**Your task:**
An exact copy of the lines of the listing below between the "available for hire you. You hire me with" line and the "local networks or" line, both included, is the whole answer; please omit the pictures.

**Exercise data:**

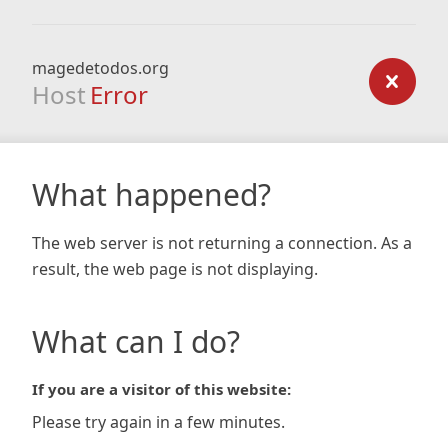
magedetodos.org
Host
Error
What happened?
The web server is not returning a connection. As a
result, the web page is not displaying.
What can I do?
If you are a visitor of this website:
Please try again in a few minutes.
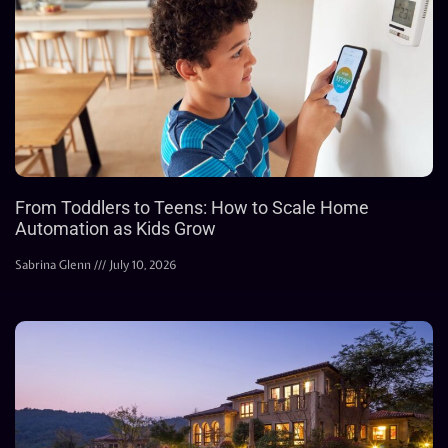
From Toddlers to Teens: How to Scale Home
Automation as Kids Grow
Sabrina Glenn
July 10, 2026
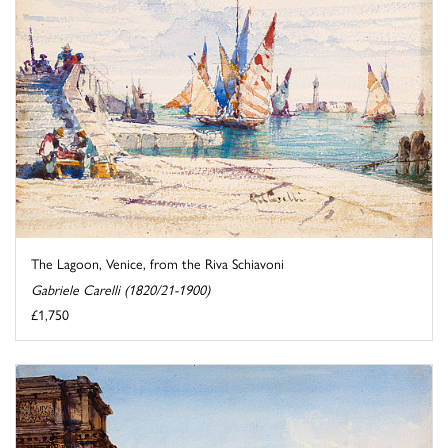
The Lagoon, Venice, from the Riva Schiavoni
Gabriele Carelli (1820/21-1900)
£1,750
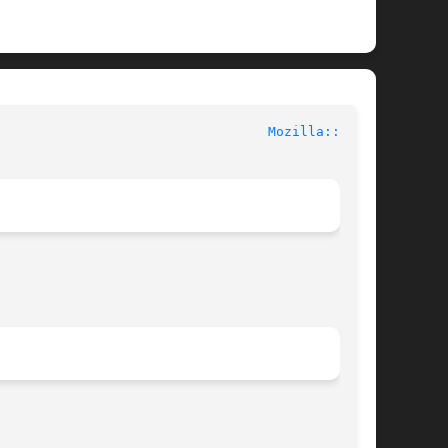
						User Contributed Perl Documentation					    
Mozilla::CA(3)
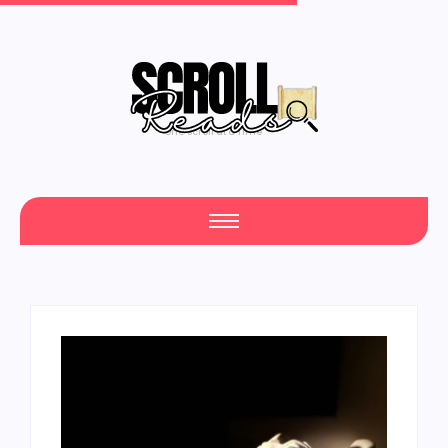
One Scroll at a Time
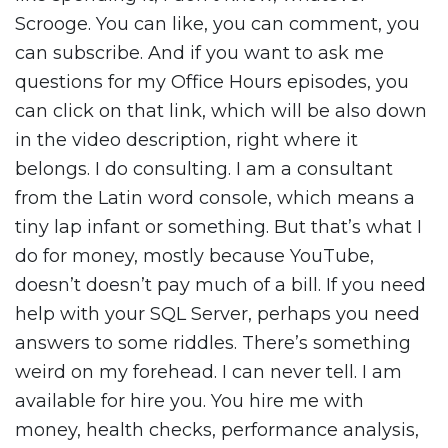
Scrooge. You can like, you can comment, you
can subscribe. And if you want to ask me
questions for my Office Hours episodes, you
can click on that link, which will be also down
in the video description, right where it
belongs. I do consulting. I am a consultant
from the Latin word console, which means a
tiny lap infant or something. But that’s what I
do for money, mostly because YouTube,
doesn’t doesn’t pay much of a bill. If you need
help with your SQL Server, perhaps you need
answers to some riddles. There’s something
weird on my forehead. I can never tell. I am
available for hire you. You hire me with
money, health checks, performance analysis,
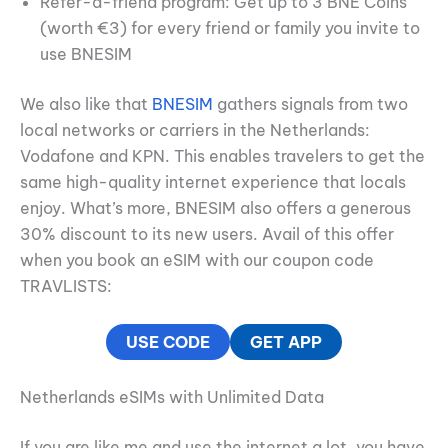
Refer-a-friend program: Get up to 3 BNE Coins
(worth €3) for every friend or family you invite to
use BNESIM
We also like that
BNESIM
gathers signals from two
local networks or carriers in the Netherlands:
Vodafone and KPN. This enables travelers to get the
same high-quality internet experience that locals
enjoy. What’s more, BNESIM also offers a generous
30% discount to its new users. Avail of this offer
when you book an eSIM with our coupon code
TRAVLISTS:
USE CODE
GET APP
Netherlands eSIMs with Unlimited Data
If you are like me and use the internet a lot, you have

**Answer to this problem:**
available for hire you. You hire me with
money, health checks, performance analysis,
Refer-a-friend program: Get up to 3 BNE Coins
(worth €3) for every friend or family you invite to
use BNESIM
We also like that
BNESIM
gathers signals from two
local networks or carriers in the Netherlands:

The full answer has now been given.